Dataset entries:
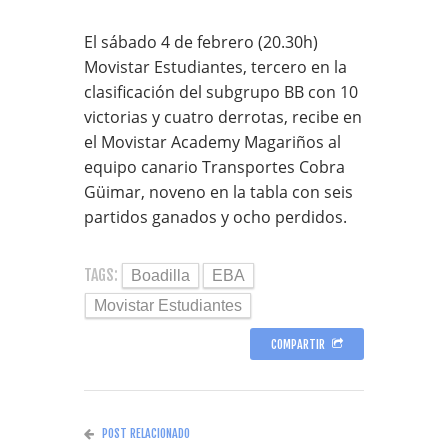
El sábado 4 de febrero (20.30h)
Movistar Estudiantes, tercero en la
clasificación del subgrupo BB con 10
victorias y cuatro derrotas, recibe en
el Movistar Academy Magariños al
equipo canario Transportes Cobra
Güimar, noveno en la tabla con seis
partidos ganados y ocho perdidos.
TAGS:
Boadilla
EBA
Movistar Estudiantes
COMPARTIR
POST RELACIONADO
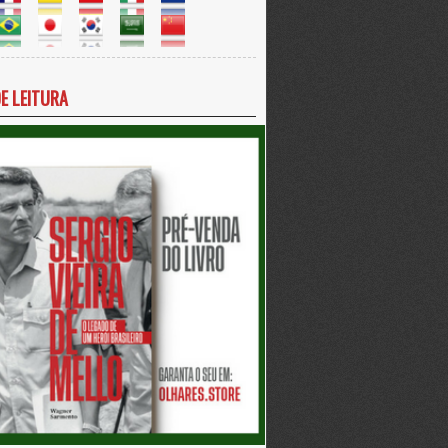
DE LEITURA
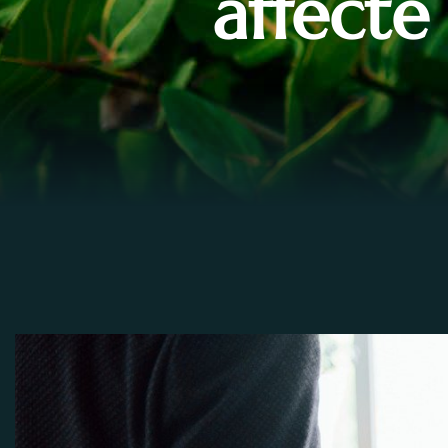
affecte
...
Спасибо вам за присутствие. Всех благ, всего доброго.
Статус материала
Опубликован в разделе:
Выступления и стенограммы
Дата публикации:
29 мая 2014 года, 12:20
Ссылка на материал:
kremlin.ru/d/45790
--
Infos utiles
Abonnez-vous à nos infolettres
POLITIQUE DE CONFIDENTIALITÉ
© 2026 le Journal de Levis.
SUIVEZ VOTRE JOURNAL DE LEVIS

-- Work request --
In the entries above, find each line with the string "Estudiantes" and copy it.

-- Your response --
Movistar Estudiantes, tercero en la
Movistar Estudiantes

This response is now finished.